NY Times - May 29, 2012by Anemona Hartocollis
Workman had been a volunteer at ground zero for about two years after the Sept. 11, 2001, attacks. "They've asked me a thousand times since then, didn't they give you masks, gloves or anything?" she said of her doctors and friends. "They didn't."
Workman and others who believe their cancers were caused by toxic substances released by the fall of the World Trade Center are due to learn this week whether they may be treated and compensated from a $4.3 billion fund set aside by Congress.
An advisory committee in March found justification for covering 14 broad categories of cancer, raising expectations that the fund would cover at least some of them. But such a decision would create a logistical quagmire, advocates for patients and government officials conceded, and could strain the fund's resources.
"Depending on the numbers of cancers and the criteria for those cancers, we would certainly be getting more and different claims than we were receiving previously," said Sheila Birnbaum, the special master overseeing the Sept. 11 Victim Compensation Fund. "We cannot add any more money to the fund, so we would have to prorate what we're giving to people depending on the amount of people that apply, the seriousness of their injuries, the economic loss that they've sustained."

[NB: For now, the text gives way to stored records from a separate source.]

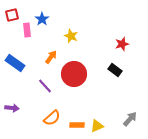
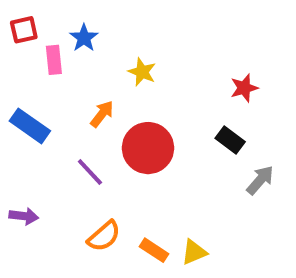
gray arrow: (130, 119) -> (260, 180), moved
orange rectangle: (77, 125) -> (154, 250), turned 32

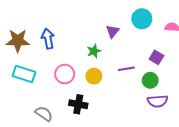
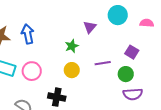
pink circle: (65, 74) -> (32, 71), moved

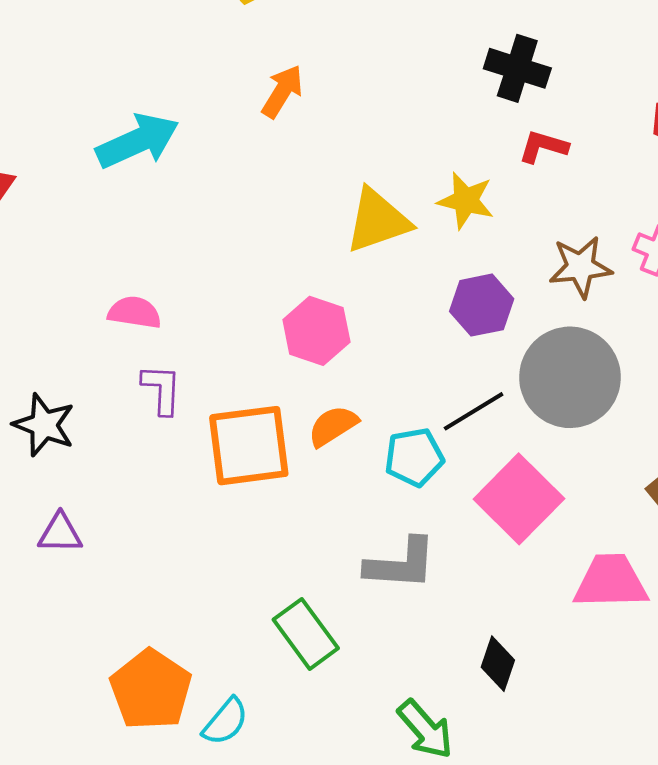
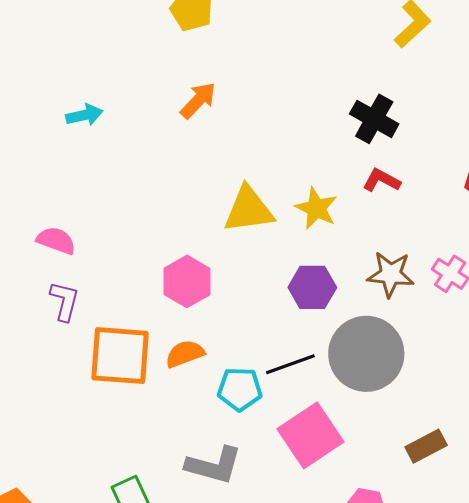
cyan arrow: (138, 141) -> (84, 115), size x0.6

The advisory committee found some evidence linking Sept. 11 to increased rates of cancer, but existing studies are far from conclusive. And since there is probably no way to distinguish those who developed cancer from ground zero from those who might have developed it anyway, anyone who can prove sustained exposure could potentially be eligible for payment.

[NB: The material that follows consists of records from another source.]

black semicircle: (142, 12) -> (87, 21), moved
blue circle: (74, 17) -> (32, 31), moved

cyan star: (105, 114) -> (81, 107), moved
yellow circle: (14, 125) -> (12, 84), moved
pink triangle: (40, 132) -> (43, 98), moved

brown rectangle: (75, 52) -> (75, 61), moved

After heavy lobbying by the administration of New York Mayor Michael Bloomberg, Congress in 2010 approved the James Zadroga 9/11 Health and Compensation Act, named after a police officer who died after working at ground zero. It allocated $2.8 billion for compensation for those sickened by World Trade Center dust, smoke and fumes, or their survivors. It also set aside $1.5 billion for treatment and monitoring.
The law listed certain ailments that could be covered by the fund, almost all respiratory. It did not cover cancer but said evidence would be periodically reviewed to determine if it should.
Dr. John Howard, director of the National Institute for Occupational Safety and Health, is expected to rule by Saturday on whether to accept the advisory committee's recommendation. If he does, no one knows for sure how many more people will become eligible for the fund.
So far, more than 5,000 people have registered for the fund, but fewer than 400 of them have actually submitted claims, according to Birnbaum, the special master. Many, she presumes, are still gathering documentation to prove they are eligible.
Federal officials estimate that up to 35,000 people could ultimately sign up, even without cancer's inclusion.
Paul Gerasimczyk, a police officer, was sent downtown as the first tower collapsed. He served 12-hour shifts six days a week for "a very long time," he said. He retired in 2005, and then got what has become known as the World Trade Center cough. In 2007, he was told that he had renal cell cancer, which is also on the committee list.
"People who have yet to get sick, I imagine a lot of them will end up indigent," Gerasimczyk, 53, said.